Cohodes and co-author James Feigenbaum, a professor of economics at Boston University, gathered student records from the Massachusetts Department of Elementary and Secondary Education, along with lottery reports and voter records. The academic data included a battery of student demographic information, as well as performance metrics on state standardized tests, Advanced Placement course enrollment, SAT-taking, and college enrollment and persistence. Their sample included 12 Boston charters that enrolled students who were at least 18 years old at the time of the 2016 U.S. elections.

They then matched those records with Massachusetts voter files drawn from 2012, 2015, and 2018 (as well as files from nearby states New York, Connecticut, New Hampshire, Vermont, Rhode Island, and Maine, to account for out-of-state moves). 

Like many other studies of charter school effectiveness, the analysis relies on the lottery mechanism that randomly assigns admissions to Boston’s heavily oversubscribed charter sector. Lottery “winners” (students who are ultimately enrolled in the charters) are broadly similar to lottery “losers” in terms of racial and ethnic background, socioeconomic status, and prior academic performance.

After comparing the two sets of data, the authors found that charter attendance increased students’ incidence of voting in their first presidential election after turning 18 by about 17 percent. That effect is particularly noteworthy because the study found that charter attendance did not seem to increase voter registration, as one of the biggest procedural barriers preventing people from turning out on Election Day.

But within those results, an even more striking pattern emerged: The average increase in voting is the result of an especially large boost to female charter students — 12.5 percentage points — and no corresponding rise among males. That outcome generally mirrors , which have increasingly shown females outvoting males in recent years. 

To isolate a possible explanation for the gender split, the authors studied the various ways in which Boston charters affected their pupils compared with traditional public schools, including academic aptitude (measured through test scores), civic skills (measured through enrollment in an AP government or U.S. history class), and non-cognitive abilities (measured through school attendance and a student’s decision to take the SAT). Ultimately, the third category was the only realm in which a similar gender disparity existed, showing significant increases for girls compared with boys.
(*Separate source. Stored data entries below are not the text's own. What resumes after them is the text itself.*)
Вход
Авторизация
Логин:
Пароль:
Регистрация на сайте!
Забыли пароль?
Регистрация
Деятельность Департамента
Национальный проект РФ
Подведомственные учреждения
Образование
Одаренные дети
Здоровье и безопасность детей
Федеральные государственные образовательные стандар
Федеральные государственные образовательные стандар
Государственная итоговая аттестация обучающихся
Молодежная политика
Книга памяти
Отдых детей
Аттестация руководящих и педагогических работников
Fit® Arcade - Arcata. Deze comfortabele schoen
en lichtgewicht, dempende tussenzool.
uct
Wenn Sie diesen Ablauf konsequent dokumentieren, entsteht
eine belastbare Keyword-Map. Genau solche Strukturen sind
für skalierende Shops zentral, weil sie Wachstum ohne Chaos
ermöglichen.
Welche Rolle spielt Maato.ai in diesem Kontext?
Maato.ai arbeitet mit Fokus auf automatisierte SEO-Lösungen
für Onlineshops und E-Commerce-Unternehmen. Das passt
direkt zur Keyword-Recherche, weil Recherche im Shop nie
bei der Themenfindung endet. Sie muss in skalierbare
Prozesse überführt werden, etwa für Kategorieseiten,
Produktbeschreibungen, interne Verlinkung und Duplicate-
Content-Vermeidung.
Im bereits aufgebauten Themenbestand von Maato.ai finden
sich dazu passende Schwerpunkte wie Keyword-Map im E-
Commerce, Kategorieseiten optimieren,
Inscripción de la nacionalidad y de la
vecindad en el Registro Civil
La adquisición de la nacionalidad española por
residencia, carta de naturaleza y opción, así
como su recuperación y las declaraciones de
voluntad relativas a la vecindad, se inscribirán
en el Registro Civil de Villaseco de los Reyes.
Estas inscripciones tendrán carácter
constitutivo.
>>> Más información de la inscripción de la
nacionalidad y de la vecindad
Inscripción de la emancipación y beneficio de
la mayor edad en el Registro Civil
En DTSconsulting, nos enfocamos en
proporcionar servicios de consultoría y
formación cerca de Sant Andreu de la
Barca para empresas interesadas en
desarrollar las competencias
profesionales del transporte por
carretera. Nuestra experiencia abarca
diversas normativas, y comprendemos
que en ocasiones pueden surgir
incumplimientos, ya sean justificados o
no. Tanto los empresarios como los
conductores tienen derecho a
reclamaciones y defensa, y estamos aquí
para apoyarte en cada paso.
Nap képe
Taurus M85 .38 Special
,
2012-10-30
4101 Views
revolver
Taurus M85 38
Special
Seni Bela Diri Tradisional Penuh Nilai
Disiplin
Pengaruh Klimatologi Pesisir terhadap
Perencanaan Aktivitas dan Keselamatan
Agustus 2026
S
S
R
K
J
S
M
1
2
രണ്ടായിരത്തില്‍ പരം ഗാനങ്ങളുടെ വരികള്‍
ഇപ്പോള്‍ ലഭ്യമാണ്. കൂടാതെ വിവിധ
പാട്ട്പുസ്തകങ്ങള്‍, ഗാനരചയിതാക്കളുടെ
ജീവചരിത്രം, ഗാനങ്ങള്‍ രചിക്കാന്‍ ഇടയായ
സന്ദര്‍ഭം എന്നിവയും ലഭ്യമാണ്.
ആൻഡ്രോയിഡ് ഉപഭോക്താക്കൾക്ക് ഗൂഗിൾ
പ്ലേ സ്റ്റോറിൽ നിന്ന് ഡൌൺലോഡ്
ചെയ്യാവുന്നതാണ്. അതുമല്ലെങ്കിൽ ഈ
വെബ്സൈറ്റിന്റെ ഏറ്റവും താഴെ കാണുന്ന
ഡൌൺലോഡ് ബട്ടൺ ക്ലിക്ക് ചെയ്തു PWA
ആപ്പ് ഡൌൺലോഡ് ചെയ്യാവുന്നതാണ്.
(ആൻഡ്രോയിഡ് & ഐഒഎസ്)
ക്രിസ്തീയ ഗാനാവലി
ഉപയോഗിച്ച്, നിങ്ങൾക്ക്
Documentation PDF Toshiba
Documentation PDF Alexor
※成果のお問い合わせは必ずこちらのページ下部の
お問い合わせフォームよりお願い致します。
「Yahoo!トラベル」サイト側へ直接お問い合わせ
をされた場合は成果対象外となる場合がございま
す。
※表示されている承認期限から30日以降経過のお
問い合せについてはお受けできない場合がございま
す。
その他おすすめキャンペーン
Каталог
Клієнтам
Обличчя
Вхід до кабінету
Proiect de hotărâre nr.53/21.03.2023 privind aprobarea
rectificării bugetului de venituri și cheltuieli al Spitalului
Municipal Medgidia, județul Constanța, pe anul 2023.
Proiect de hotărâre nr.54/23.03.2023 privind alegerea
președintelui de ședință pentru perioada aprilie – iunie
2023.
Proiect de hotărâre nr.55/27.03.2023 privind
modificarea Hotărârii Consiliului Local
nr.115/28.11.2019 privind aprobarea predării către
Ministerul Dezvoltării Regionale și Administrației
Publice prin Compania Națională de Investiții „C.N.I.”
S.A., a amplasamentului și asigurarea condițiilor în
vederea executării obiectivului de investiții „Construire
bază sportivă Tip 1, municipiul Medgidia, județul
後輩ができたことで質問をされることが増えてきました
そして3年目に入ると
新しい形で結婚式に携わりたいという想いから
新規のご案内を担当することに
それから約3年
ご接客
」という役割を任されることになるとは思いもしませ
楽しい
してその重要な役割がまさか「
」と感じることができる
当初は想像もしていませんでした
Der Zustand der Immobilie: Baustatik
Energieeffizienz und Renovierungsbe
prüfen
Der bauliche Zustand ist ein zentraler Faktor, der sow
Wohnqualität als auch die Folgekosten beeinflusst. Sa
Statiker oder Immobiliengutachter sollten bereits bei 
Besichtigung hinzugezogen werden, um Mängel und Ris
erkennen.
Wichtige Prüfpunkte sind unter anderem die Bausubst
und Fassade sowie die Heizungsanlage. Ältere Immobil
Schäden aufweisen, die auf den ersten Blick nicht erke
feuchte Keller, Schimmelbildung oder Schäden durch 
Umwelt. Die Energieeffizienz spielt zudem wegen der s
That detail is reminiscent of research conducted by political scientist John Holbein, who has found that high school students who are more likely to describe themselves as gritty are also more frequent voters. The link between non-cognitive skills like grit and persistence and voting propensity could be due to the obstacles that often stand in the way of filling out a ballot, Cohodes argued.

“You have to register, you have to find your polling place, you have to make your plan for getting there and getting off of work,” she said. “And then you actually have to show up and do it all. That involves persistence and follow-through, and…that’s where I see those schools coming in.”

It’s unclear whether charter schools in Boston are aiding the cultivation of such follow-through in female, but not male, students — or, perhaps, that they are burnishing those qualities in equal measure, but that boys begin school already far behind their female classmates. In either instance, Cohodes concluded, the findings provide more reason to think that the civic byproducts of charter schooling could be as consistent as their academic effects, which have largely been shown to be replicable across different settings and charter models.

“I do think it’s a different dimension of skill from academics, so it’s not necessarily the case that the schools that are bringing up test scores the most are also bringing up voting the most. But the things that Boston charters do are also things that KIPP schools do, that STRIVE charters and others do. So it’s not like it’s something that’s totally out of left field.”